━━ RECORDS FOR THE TASK

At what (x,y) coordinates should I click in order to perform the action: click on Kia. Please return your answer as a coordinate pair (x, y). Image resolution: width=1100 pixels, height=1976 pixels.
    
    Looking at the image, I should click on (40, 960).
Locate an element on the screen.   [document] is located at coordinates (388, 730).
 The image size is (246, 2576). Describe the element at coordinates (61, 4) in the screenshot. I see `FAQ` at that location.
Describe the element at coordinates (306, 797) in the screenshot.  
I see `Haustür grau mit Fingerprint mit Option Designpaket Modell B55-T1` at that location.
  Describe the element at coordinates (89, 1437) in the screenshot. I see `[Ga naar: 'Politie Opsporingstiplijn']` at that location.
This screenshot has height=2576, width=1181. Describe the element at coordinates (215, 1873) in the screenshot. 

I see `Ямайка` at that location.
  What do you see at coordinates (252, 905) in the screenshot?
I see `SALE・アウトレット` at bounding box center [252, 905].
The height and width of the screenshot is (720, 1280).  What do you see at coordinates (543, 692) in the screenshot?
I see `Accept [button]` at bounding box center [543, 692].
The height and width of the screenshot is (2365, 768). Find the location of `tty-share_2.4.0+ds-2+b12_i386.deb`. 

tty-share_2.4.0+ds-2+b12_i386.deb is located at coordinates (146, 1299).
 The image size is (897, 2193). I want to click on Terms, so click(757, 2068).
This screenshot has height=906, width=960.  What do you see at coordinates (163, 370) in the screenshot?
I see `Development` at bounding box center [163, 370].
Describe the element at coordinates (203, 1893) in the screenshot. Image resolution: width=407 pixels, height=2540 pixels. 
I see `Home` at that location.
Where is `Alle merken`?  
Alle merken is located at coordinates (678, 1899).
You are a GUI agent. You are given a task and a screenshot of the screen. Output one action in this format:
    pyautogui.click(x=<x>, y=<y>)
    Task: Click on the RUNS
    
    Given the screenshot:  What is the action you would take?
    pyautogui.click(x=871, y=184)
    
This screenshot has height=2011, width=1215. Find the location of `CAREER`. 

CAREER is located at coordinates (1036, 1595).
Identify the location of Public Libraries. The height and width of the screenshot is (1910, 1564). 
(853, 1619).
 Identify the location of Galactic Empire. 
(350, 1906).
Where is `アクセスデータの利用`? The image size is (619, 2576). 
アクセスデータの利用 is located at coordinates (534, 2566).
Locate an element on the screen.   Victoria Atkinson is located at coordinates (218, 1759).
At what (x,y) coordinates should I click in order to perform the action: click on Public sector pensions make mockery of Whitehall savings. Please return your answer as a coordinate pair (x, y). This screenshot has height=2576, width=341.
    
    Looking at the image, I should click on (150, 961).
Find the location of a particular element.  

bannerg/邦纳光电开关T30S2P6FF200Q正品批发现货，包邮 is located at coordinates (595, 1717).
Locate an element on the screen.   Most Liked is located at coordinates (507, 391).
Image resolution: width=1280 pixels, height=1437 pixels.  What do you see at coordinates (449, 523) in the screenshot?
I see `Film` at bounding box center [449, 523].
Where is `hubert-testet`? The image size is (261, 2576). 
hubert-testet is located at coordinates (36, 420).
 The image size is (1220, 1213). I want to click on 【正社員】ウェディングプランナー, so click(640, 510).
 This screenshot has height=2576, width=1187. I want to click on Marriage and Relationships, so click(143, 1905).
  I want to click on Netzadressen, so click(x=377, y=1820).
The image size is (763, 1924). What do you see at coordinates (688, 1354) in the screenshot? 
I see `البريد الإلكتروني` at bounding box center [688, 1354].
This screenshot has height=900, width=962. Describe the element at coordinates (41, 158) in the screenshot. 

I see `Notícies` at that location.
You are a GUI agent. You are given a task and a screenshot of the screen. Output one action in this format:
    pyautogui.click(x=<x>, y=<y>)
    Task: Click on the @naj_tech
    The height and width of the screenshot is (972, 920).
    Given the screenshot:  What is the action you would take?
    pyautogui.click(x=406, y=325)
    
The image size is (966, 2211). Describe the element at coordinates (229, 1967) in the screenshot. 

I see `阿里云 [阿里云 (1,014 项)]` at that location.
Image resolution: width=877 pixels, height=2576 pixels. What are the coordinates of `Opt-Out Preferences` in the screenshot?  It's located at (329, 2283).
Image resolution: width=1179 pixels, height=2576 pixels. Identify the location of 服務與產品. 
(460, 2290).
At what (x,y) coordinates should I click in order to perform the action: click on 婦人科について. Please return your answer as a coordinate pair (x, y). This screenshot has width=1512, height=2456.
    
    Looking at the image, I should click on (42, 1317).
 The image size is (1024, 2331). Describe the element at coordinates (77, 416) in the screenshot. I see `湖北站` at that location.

━━━━

PROMPT:
Set out the complete listing exactly as shown.

PROBLEM SOLUTION:
At what (x,y) coordinates should I click in order to perform the action: click on Kia. Please return your answer as a coordinate pair (x, y). Image resolution: width=1100 pixels, height=1976 pixels.
    
    Looking at the image, I should click on (40, 960).
Locate an element on the screen.   [document] is located at coordinates (388, 730).
 The image size is (246, 2576). Describe the element at coordinates (61, 4) in the screenshot. I see `FAQ` at that location.
Describe the element at coordinates (306, 797) in the screenshot.  
I see `Haustür grau mit Fingerprint mit Option Designpaket Modell B55-T1` at that location.
  Describe the element at coordinates (89, 1437) in the screenshot. I see `[Ga naar: 'Politie Opsporingstiplijn']` at that location.
This screenshot has height=2576, width=1181. Describe the element at coordinates (215, 1873) in the screenshot. 

I see `Ямайка` at that location.
  What do you see at coordinates (252, 905) in the screenshot?
I see `SALE・アウトレット` at bounding box center [252, 905].
The height and width of the screenshot is (720, 1280).  What do you see at coordinates (543, 692) in the screenshot?
I see `Accept [button]` at bounding box center [543, 692].
The height and width of the screenshot is (2365, 768). Find the location of `tty-share_2.4.0+ds-2+b12_i386.deb`. 

tty-share_2.4.0+ds-2+b12_i386.deb is located at coordinates (146, 1299).
 The image size is (897, 2193). I want to click on Terms, so click(757, 2068).
This screenshot has height=906, width=960.  What do you see at coordinates (163, 370) in the screenshot?
I see `Development` at bounding box center [163, 370].
Describe the element at coordinates (203, 1893) in the screenshot. Image resolution: width=407 pixels, height=2540 pixels. 
I see `Home` at that location.
Where is `Alle merken`?  
Alle merken is located at coordinates (678, 1899).
You are a GUI agent. You are given a task and a screenshot of the screen. Output one action in this format:
    pyautogui.click(x=<x>, y=<y>)
    Task: Click on the RUNS
    
    Given the screenshot:  What is the action you would take?
    pyautogui.click(x=871, y=184)
    
This screenshot has height=2011, width=1215. Find the location of `CAREER`. 

CAREER is located at coordinates (1036, 1595).
Identify the location of Public Libraries. The height and width of the screenshot is (1910, 1564). 
(853, 1619).
 Identify the location of Galactic Empire. 
(350, 1906).
Where is `アクセスデータの利用`? The image size is (619, 2576). 
アクセスデータの利用 is located at coordinates (534, 2566).
Locate an element on the screen.   Victoria Atkinson is located at coordinates (218, 1759).
At what (x,y) coordinates should I click in order to perform the action: click on Public sector pensions make mockery of Whitehall savings. Please return your answer as a coordinate pair (x, y). This screenshot has height=2576, width=341.
    
    Looking at the image, I should click on (150, 961).
Find the location of a particular element.  

bannerg/邦纳光电开关T30S2P6FF200Q正品批发现货，包邮 is located at coordinates (595, 1717).
Locate an element on the screen.   Most Liked is located at coordinates (507, 391).
Image resolution: width=1280 pixels, height=1437 pixels.  What do you see at coordinates (449, 523) in the screenshot?
I see `Film` at bounding box center [449, 523].
Where is `hubert-testet`? The image size is (261, 2576). 
hubert-testet is located at coordinates (36, 420).
 The image size is (1220, 1213). I want to click on 【正社員】ウェディングプランナー, so click(640, 510).
 This screenshot has height=2576, width=1187. I want to click on Marriage and Relationships, so click(143, 1905).
  I want to click on Netzadressen, so click(x=377, y=1820).
The image size is (763, 1924). What do you see at coordinates (688, 1354) in the screenshot? 
I see `البريد الإلكتروني` at bounding box center [688, 1354].
This screenshot has height=900, width=962. Describe the element at coordinates (41, 158) in the screenshot. 

I see `Notícies` at that location.
You are a GUI agent. You are given a task and a screenshot of the screen. Output one action in this format:
    pyautogui.click(x=<x>, y=<y>)
    Task: Click on the @naj_tech
    The height and width of the screenshot is (972, 920).
    Given the screenshot:  What is the action you would take?
    pyautogui.click(x=406, y=325)
    
The image size is (966, 2211). Describe the element at coordinates (229, 1967) in the screenshot. 

I see `阿里云 [阿里云 (1,014 项)]` at that location.
Image resolution: width=877 pixels, height=2576 pixels. What are the coordinates of `Opt-Out Preferences` in the screenshot?  It's located at (329, 2283).
Image resolution: width=1179 pixels, height=2576 pixels. Identify the location of 服務與產品. 
(460, 2290).
At what (x,y) coordinates should I click in order to perform the action: click on 婦人科について. Please return your answer as a coordinate pair (x, y). This screenshot has width=1512, height=2456.
    
    Looking at the image, I should click on (42, 1317).
 The image size is (1024, 2331). Describe the element at coordinates (77, 416) in the screenshot. I see `湖北站` at that location.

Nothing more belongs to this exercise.